次はメイン電源の確認だ。外部装置との接続用にI/Fコネクタがありメイン電源の出力電圧が調整されているようだ。依頼元へ質問したら電圧出力をコントロールするコネクタだった。このコネクタにはGND、DC15V、DC12Vが出力されていた。外部装置からメイン電源を制御する信号があるはずだ。メイン電源を制御するICは富士通製の「MB3578」だった。ICの誤差アンプ端子からパターンを追いかけて、外部I/Fと接続するコネクタのピン番号が分かった。
AC100Vを通電して15V出力と外部からの入力FBピンを接続したらメイン電源からDC27Vの電圧が出た。依頼元へ状況を報告したらDC24Vに調整するように指示された。ボリウムを調整して24Vに設定した。本来ならこれで修理完了だ。修理した電源を依頼元へ送った。
依頼元から“電源を実装したが、うまく動作せずランプが点灯しない”という連絡が来た。電源単品で確認するため、外部接続コネクタを直接15Vに接続して出力電圧を確認するように連絡した。その後の確認は依頼元に任せるしかなかった。

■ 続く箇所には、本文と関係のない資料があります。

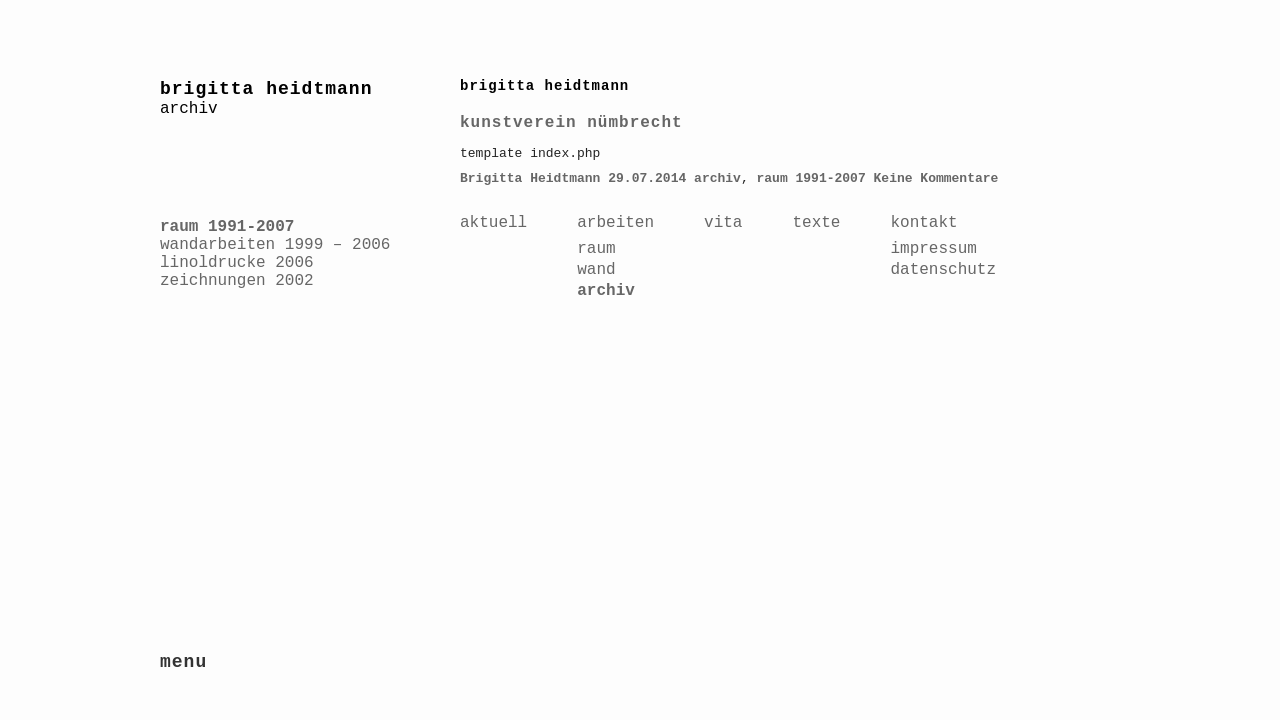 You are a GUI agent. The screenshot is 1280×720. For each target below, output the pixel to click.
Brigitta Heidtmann (530, 178)
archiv (717, 178)
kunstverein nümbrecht (571, 123)
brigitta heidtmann (266, 89)
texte (816, 223)
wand (596, 270)
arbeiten (615, 223)
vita (723, 223)
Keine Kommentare (936, 178)
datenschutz (943, 270)
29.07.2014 (647, 178)
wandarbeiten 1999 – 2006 (275, 245)
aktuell (493, 223)
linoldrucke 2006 (237, 263)
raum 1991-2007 (227, 227)
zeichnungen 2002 (237, 281)
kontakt (923, 223)
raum (596, 249)
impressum (933, 249) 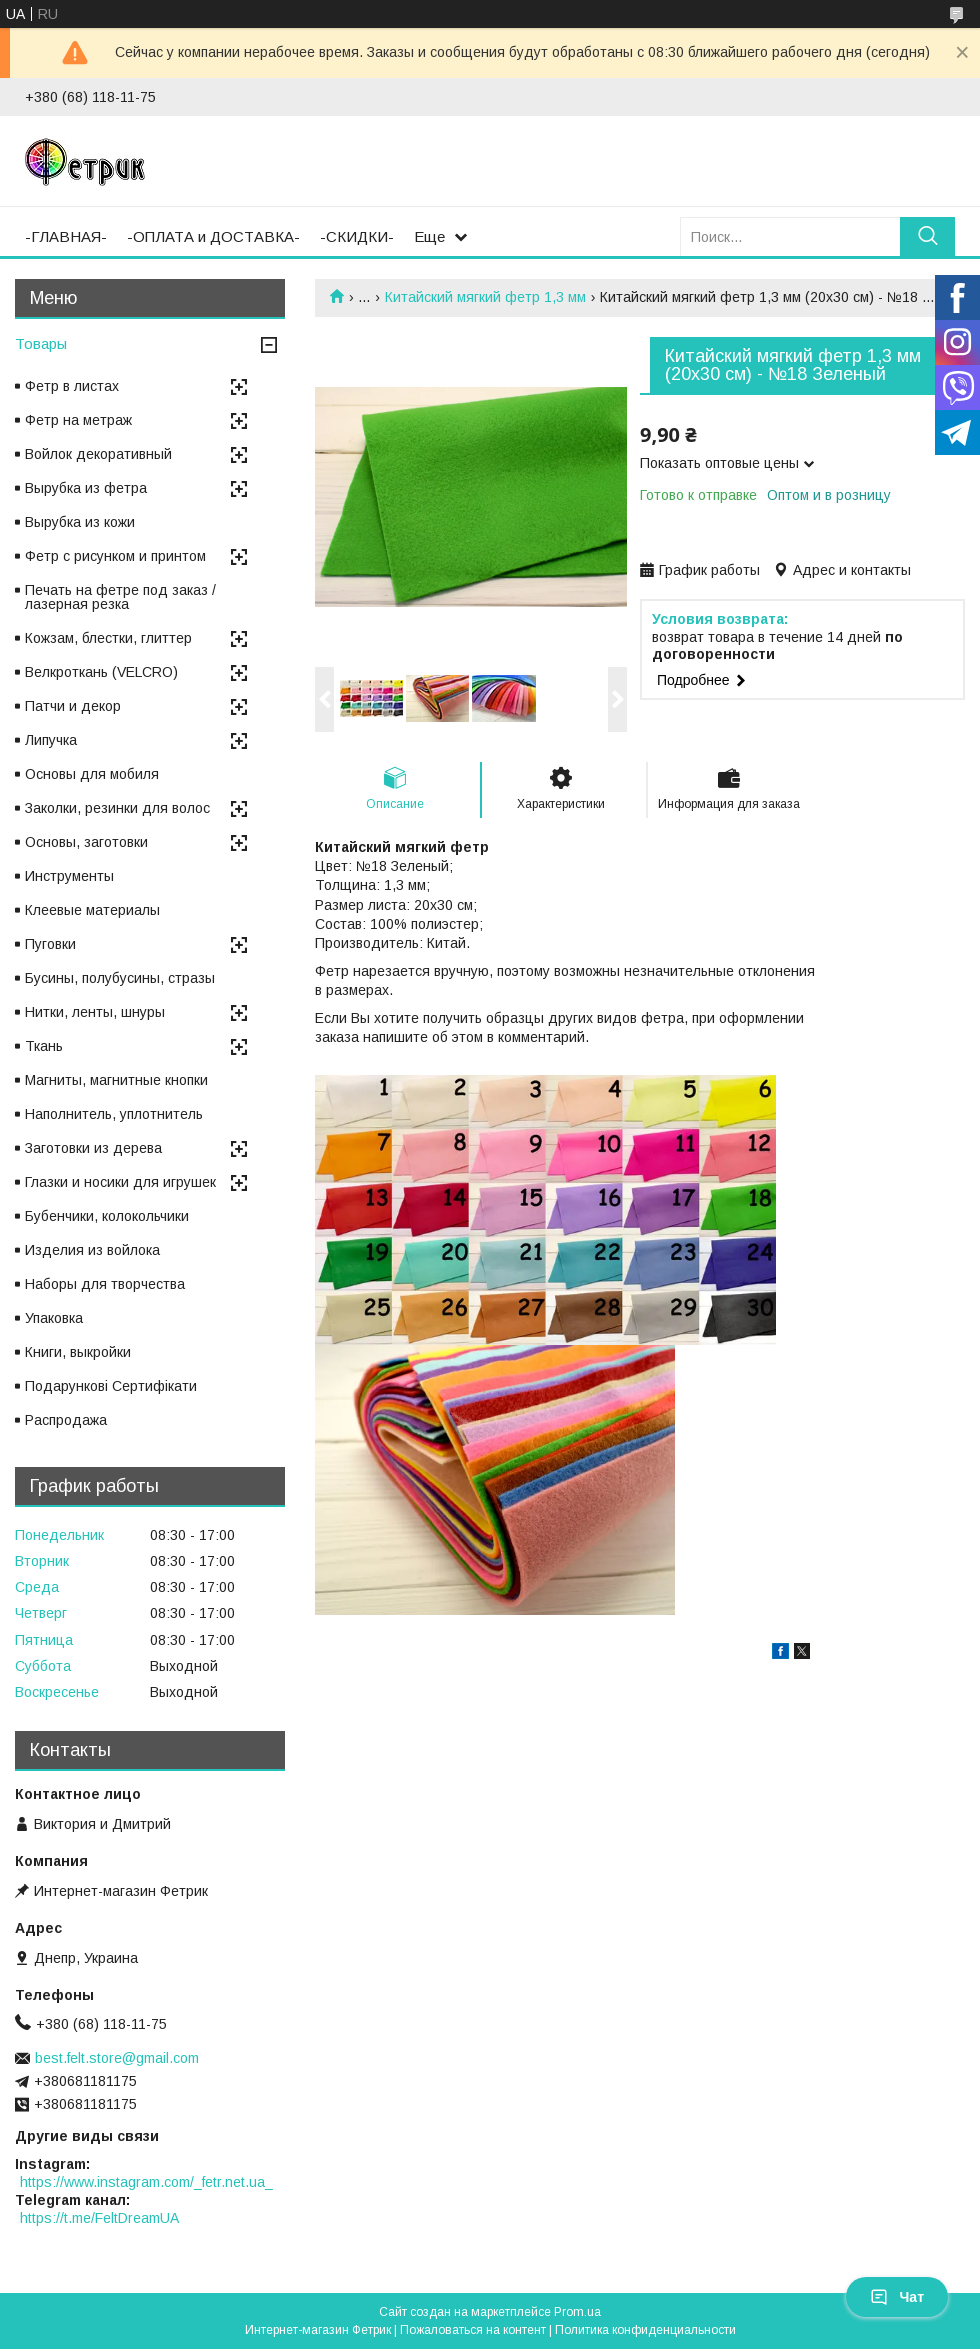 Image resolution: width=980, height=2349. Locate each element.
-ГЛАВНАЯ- (66, 236)
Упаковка (54, 1318)
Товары (41, 343)
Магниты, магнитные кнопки (116, 1080)
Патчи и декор (73, 706)
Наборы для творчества (105, 1284)
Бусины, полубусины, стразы (120, 978)
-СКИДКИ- (357, 236)
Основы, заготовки (86, 842)
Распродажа (66, 1420)
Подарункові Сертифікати (111, 1386)
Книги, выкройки (78, 1352)
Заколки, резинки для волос (117, 808)
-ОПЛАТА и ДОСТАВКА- (213, 236)
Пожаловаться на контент (473, 2330)
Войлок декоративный (98, 454)
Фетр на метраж (78, 420)
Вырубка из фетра (86, 488)
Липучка (51, 740)
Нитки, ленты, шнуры (95, 1012)
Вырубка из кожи (80, 522)
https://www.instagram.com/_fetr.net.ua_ (146, 2182)
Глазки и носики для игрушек (120, 1182)
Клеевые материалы (92, 910)
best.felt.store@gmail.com (117, 2058)
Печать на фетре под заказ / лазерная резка (120, 597)
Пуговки (50, 944)
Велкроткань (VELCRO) (101, 672)
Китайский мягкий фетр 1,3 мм (485, 297)
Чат (897, 2297)
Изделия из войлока (92, 1250)
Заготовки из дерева (93, 1148)
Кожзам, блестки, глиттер (108, 638)
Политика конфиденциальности (645, 2330)
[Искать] (927, 236)
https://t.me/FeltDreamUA (99, 2218)
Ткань (44, 1046)
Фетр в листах (72, 386)
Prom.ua (577, 2312)
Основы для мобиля (92, 774)
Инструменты (69, 876)
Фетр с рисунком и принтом (115, 556)
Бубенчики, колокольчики (107, 1216)
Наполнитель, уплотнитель (114, 1114) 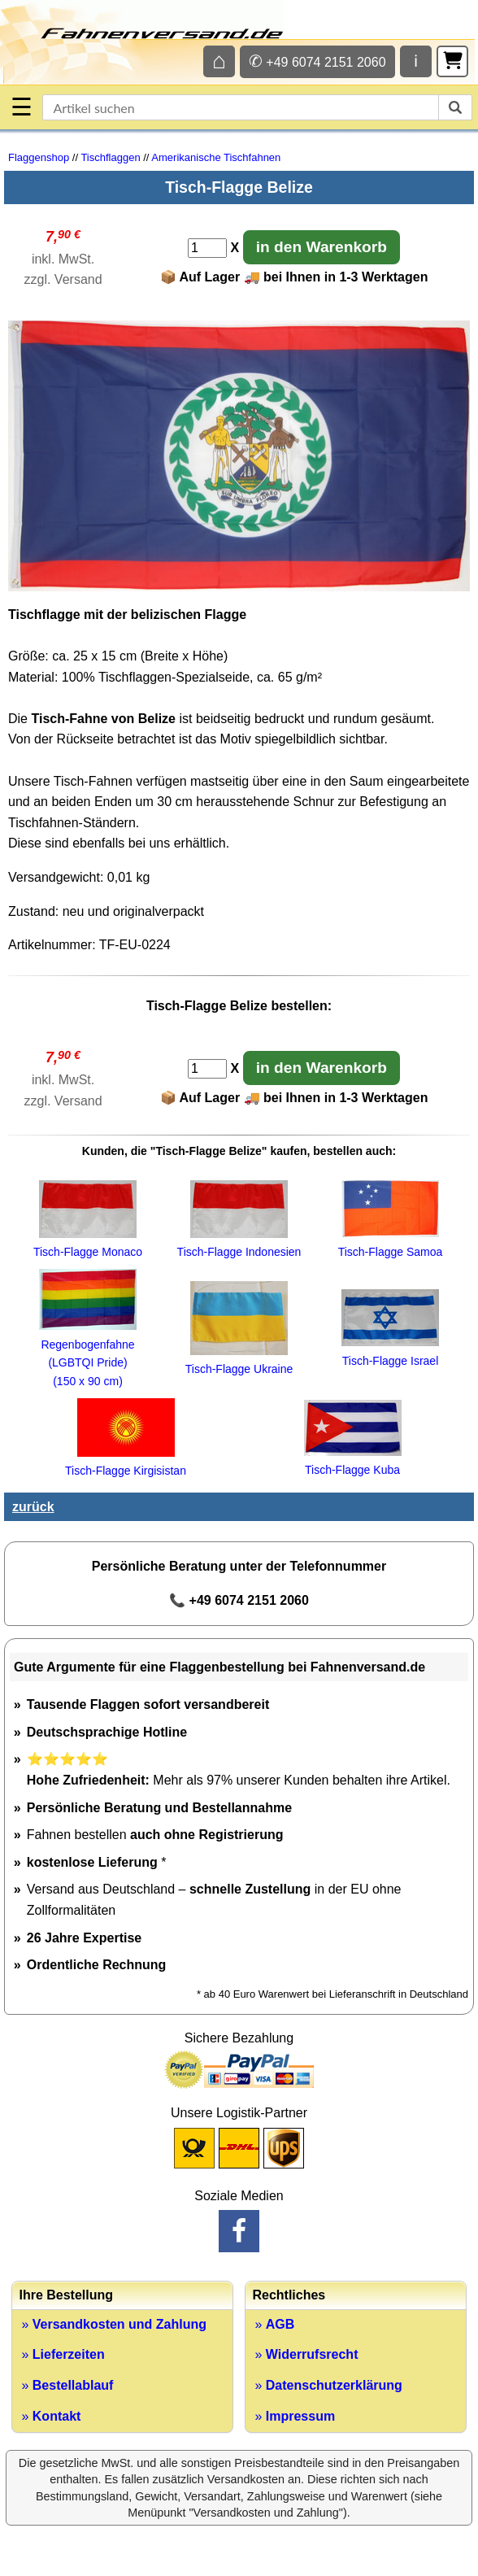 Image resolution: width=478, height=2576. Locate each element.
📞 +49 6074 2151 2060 (239, 1600)
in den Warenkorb (321, 246)
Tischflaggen (110, 157)
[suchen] (455, 107)
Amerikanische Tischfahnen (215, 157)
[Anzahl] (207, 248)
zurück (33, 1507)
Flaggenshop (38, 157) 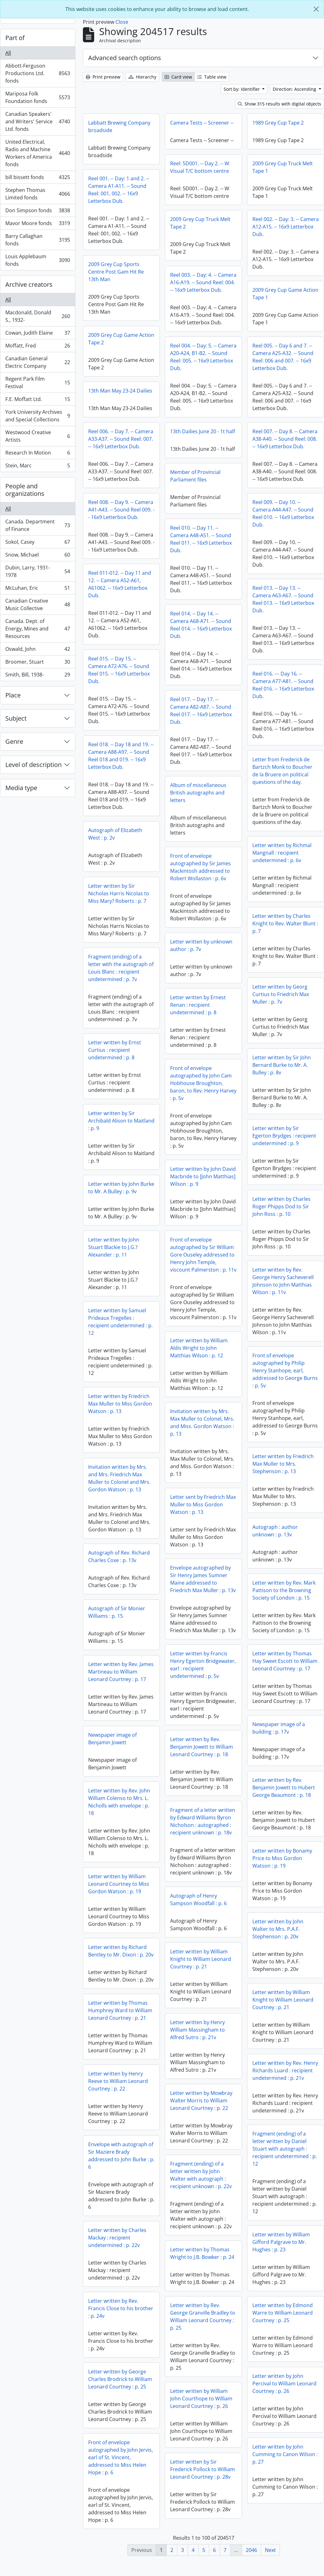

数カ月後、依頼元から連絡があり、「装置に実装しても動作しないので修理は未完了で、他の修理業者へ依頼する」という連絡があった。予想した結果ではあったが、修理の仕事ではよくあることだ。この電源は危ない電源なので、かえって他へ頼んでもらった方が良かったかもしれない。
さて、電源が破損する理由を整理してみよう。
図5の回路図からRCC電源のトランジスタのベース回路でトランス出力の回路に電流制限抵抗が入っていない。このためトランジスタのベースに過電流が流れ、D5とD6は過電力になり、これで基板と部品が黒く焼けてしまった。トランジスタのコレクタには直流抵抗が4Ω程のトランスがありトランスはDC280Vに接続されていた。流れる電流は20A程度と推定できるので、トランジスタには30W程度の電力がかかっていた。
この回路の最大の問題点は2次側のフィードバック信号がないことだ。このため、2次側に実装された電解コンデンサの耐圧は25Vであったが、恐らく倍以上の電圧が出力されていたと思われ、2次側の電解コンデンサも劣化していた。
この回路のままでは最終顧客で2次側の電解コンデンサの破裂事故が多発していたこと推測される。恐らく最終顧客で電源の焼損や電解コンデンサの破裂事故が問題になり、電源メーカーは賠償問題に対応できず、この業界から身を引いたのではないかと勘繰られる。この危険極まりない電源を修理して、万一、火災でも起こしたら大変だ。
電源は設備の性能と安全を保証する基本部品であり、しっかりとした設計評価と信頼性の確認が求められる。その後、半年以上経過したが、依頼元からは何の連絡もない。